Un forilegge a Hollywood. Il mondo di Roger Corman, Bologna- 12-20 aprile 2012
Il testo e il sottotesto
La Cineteca di Bologna rende omaggio a Roger Corman, premio Oscar alla carriera nel 2009, figura centrale del cinema indipendente americano, regista e produttore di grande talento capace, grazie alla forte inventiva e intraprendenza, di portare il B-Movie a elevati livelli qualitativi, non tanto sul l’aspetto stilistico – pur se tecnicamente impeccabile, condizionato sempre dai limiti produttivi legati alla categoria – quanto sul piano contenutistico.
Quelli che altrimenti sarebbero stati semplici “filmetti” da drive-in, Corman li arricchisce di una profonda e precisa visione del mondo e della società americana contemporanea, mettendone in luce le contraddizioni (L’odio esplode a Dallas), i mutamenti in atto (I selvaggi), le paure più recondite (I vivi e i morti, Il pozzo e il pendolo, I maghi del terrore, La maschera della morte rossa, La tomba di Ligeia), i limiti etici (L’uomo dagli occhi a raggi X), ribaltandone e rivalutandone, in definitiva, il mito (La legge del mitra, Il clan dei Barker).
I film della rassegna, selezionati tra i più di cinquanta diretti dal “B-Movie King” tra il 1955 e il 1990, presentano un quadro piuttosto esaustivo di questo autore spesso trascurato dalla critica istituzionale e che solo recentemente sta ottenendo una più che meritata rivalutazione.
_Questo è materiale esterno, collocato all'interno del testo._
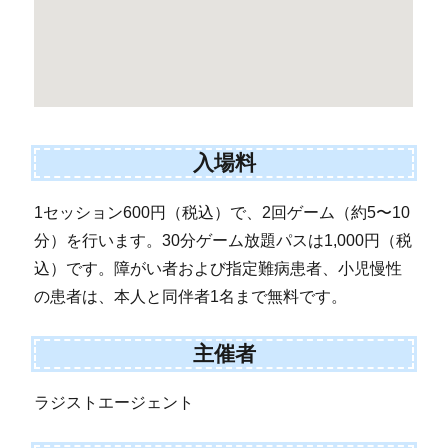
入場料
1セッション600円（税込）で、2回ゲーム（約5〜10
分）を行います。30分ゲーム放題パスは1,000円（税
込）です。障がい者および指定難病患者、小児慢性
の患者は、本人と同伴者1名まで無料です。
主催者
ラジストエージェント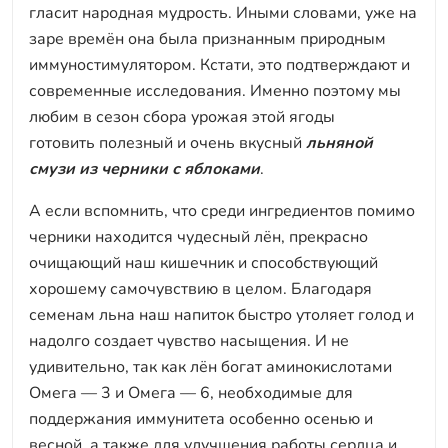
гласит народная мудрость. Иными словами, уже на
заре времён она была признанным природным
иммуностимулятором. Кстати, это подтверждают и
современные исследования. Именно поэтому мы
любим в сезон сбора урожая этой ягоды
готовить полезный и очень вкусный
льняной
смузи из черники с яблоками
.
А если вспомнить, что среди ингредиентов помимо
черники находится чудесный лён, прекрасно
очищающий наш кишечник и способствующий
хорошему самочувствию в целом. Благодаря
семенам льна наш напиток быстро утоляет голод и
надолго создает чувство насыщения. И не
удивительно, так как лён богат аминокислотами
Омега — 3 и Омега — 6, необходимые для
поддержания иммунитета особенно осенью и
весной, а также для улучшения работы сердца и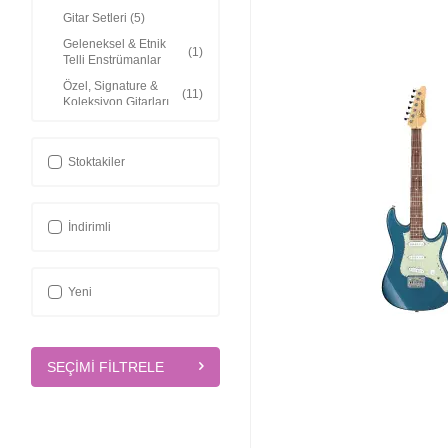
Gitar Setleri
(5)
Geleneksel & Etnik
(1)
Telli Enstrümanlar
Özel, Signature &
(11)
Koleksiyon Gitarları
Gitar Amfileri
(11)
Gitar Efektleri &
Stoktakiler
(10)
Prosesörler
Gitar Aksesuarları
(6)
İndirimli
Yeni
SEÇIMI FILTRELE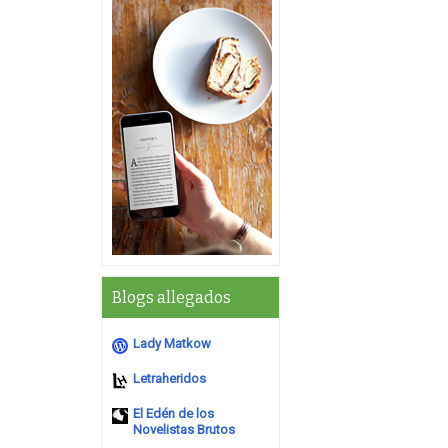
Blogs allegados
Lady Matkow
Letraheridos
El Edén de los
Novelistas Brutos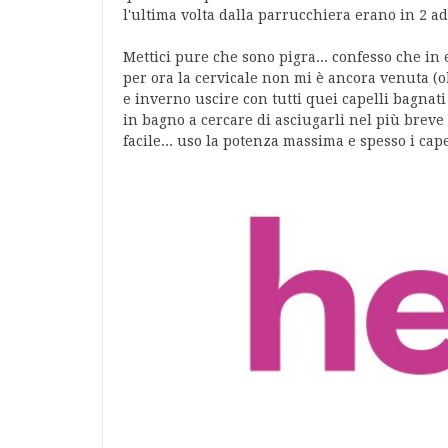
l'ultima volta dalla parrucchiera erano in 2 ad 
Mettici pure che sono pigra... confesso che in 
per ora la cervicale non mi è ancora venuta (o
e inverno uscire con tutti quei capelli bagnat
in bagno a cercare di asciugarli nel più breve 
facile... uso la potenza massima e spesso i cape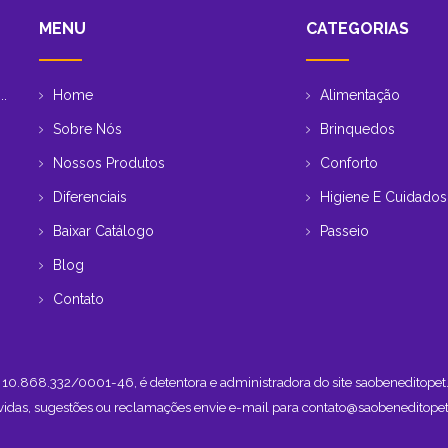
MENU
CATEGORIAS
Home
Alimentação
..
Sobre Nós
Brinquedos
Nossos Produtos
Conforto
Diferenciais
Higiene E Cuidados
Baixar Catálogo
Passeio
Blog
Contato
NPJ 10.868.332/0001-46, é detentora e administradora do site saobeneditop
vidas, sugestões ou reclamações envie e-mail para
contato@saobeneditopet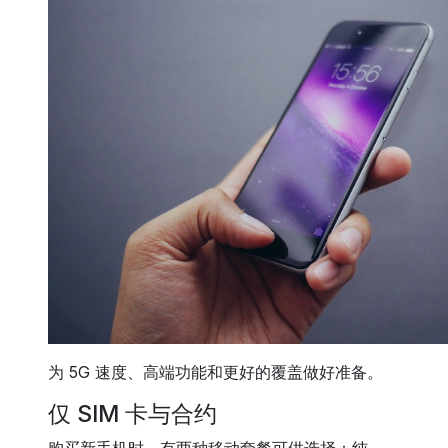
为 5G 速度、高端功能和更好的覆盖做好准备。
仅 SIM 卡与合约
购买新手机时，有两种移动套餐可供选择：纯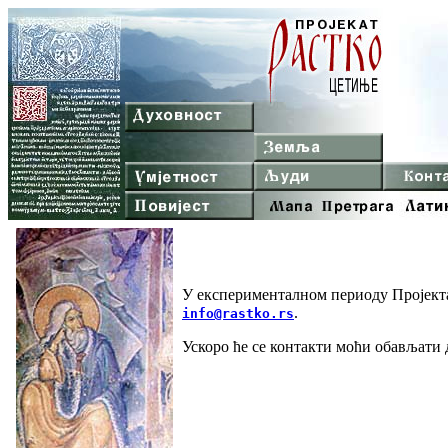
У експерименталном периоду Пројекта
.
info@rastko.rs
Ускоро ће се контакти моћи обављати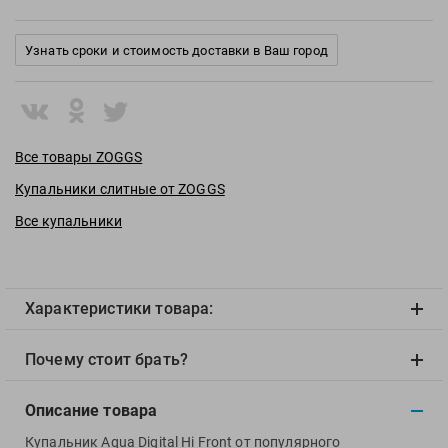
View
Vivobarefoot
Узнать сроки и стоимость доставки в Ваш город
Waboba
Winart
Yingfa
ZOGGS
Все товары ZOGGS
ZONE3
Купальники слитные от ZOGGS
Альфапластик
Все купальники
ВФП
Журнал "Плавание"
Издательство "Sport"
Характеристики товара:
Издательство "Дивизион"
Издательство "Эксмо"
Почему стоит брать?
Издательство «Swimbook»
Издательство «Тулома»
Описание товара
Спортивный Элемент
Купальник Aqua Digital Hi Front от популярного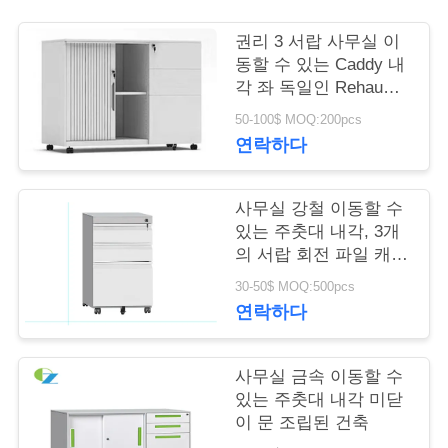
연
권리 3 서랍 사무실 이
동할 수 있는 Caddy 내
락
각 좌 독일인 Rehau
Tambour 문 내각
주
50-100$ MOQ:200pcs
연락하다
세
요
사무실 강철 이동할 수
있는 주춧대 내각, 3개
의 서랍 회전 파일 캐비
뉴
넷
30-50$ MOQ:500pcs
스
연락하다
인
사무실 금속 이동할 수
있는 주춧대 내각 미닫
용
이 문 조립된 건축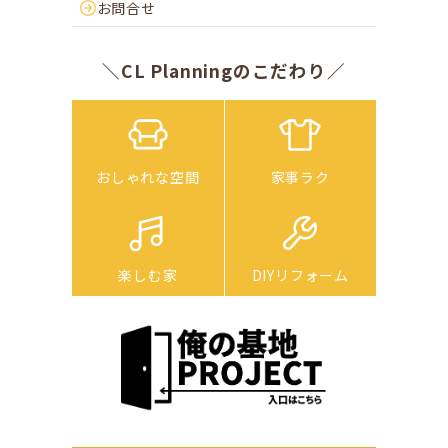
お問合せ
＼CL Planningのこだわり／
おしゃれな空間
家事ラク
楽しむ家
DIYリフォーム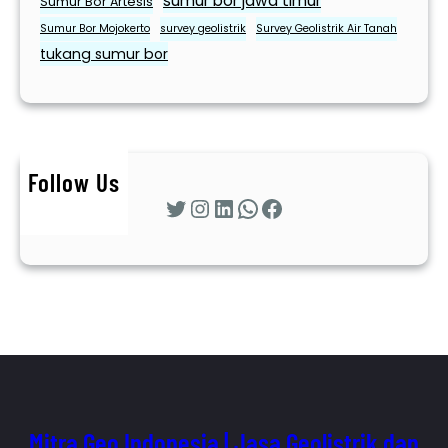
sumur bor jawa timur
Sumur Bor Artesis
Sumur Bor Mojokerto
survey geolistrik
Survey Geolistrik Air Tanah
tukang sumur bor
Follow Us
Twitter
Instagram
LinkedIn
WhatsApp
Facebook
Mitra Geo Indonesia | Jasa Geolistrik dan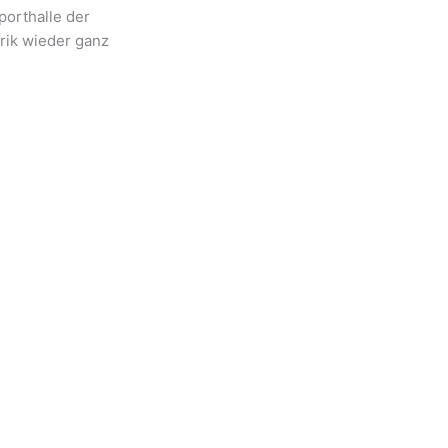
orthalle der
rik wieder ganz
A completarne il ritratto, il documentario Corman’s world: exploits of a Hollywood rebel di Alex Stapleton, omaggio a una delle figure più significative dell’indie statunitense, guru per un nutrito gruppo di registi e attori che hanno debuttato nelle file della sua produzione, ma anche e soprattutto a un certo modo di fare cinema, di cui Corman si fa tutt’ora instancabile sostenitore: un cinema “povero”, ma ricco di un sottotesto profondo e intelligente.
Attraverso interviste a collaboratori e amici (tra cui Martin Scorsese, Jack Nicholson, Robert De Niro, Peter Fonda, Peter Bogdanovich) e allo stesso Corman, se ne ricostruisce la carriera e le “avventure” che hanno sempre accompagnato la realizzazione dei suoi film facendone spesso dei cult, riferimenti esemplari di guerrilla filmmaking.
Gli aneddoti si susseguono a ritmo incalzante in un’atmosfera tra il celebrativo e il nostalgico di un tempo e uno stile che ormai non esiste più. Su tale assenza riflette proprio l’ultima parte del documentario, incentrata sul parziale allontanamento di Corman dall’ambiente cinematografico nei primi anni Ottanta, quando, causa i mutamenti degli stili di produzione, il regista si trova – come successe a George Méliès – a non poter più rispondere alle nuove esigenze commerciali. Questo però non per impossibilità tecnico-produttive come per il pioniere del cinema francese, bensì per una questione puramente etica ed artistica. Trovando in Guerre stellari il segno lampante di tale mutamento, Corman sostiene che: “i grandi studios cominciarono a capire che ciò che facevamo noi con pochi dollari, loro potevano farlo con milioni”, esprimendo così il disappunto verso le nuove, prepotenti logiche di mercato, che hanno reso vetusto in poco tempo tutta la tradizione “artigianale” del cinema d’exploitation, che trova il proprio pressoché unico canale di distribuzione nell’home video.
È dunque nei ringraziamenti che Quentin Tarantino e Jonathan Demme rivolgono al loro maestro in occasione della sua premiazione agli Oscar e nella finale commozione di Nicholson, che si riassume ciò che è (stata) l’opera di Corman nel panorama cinematografico americano: una piccola bottega di splendori.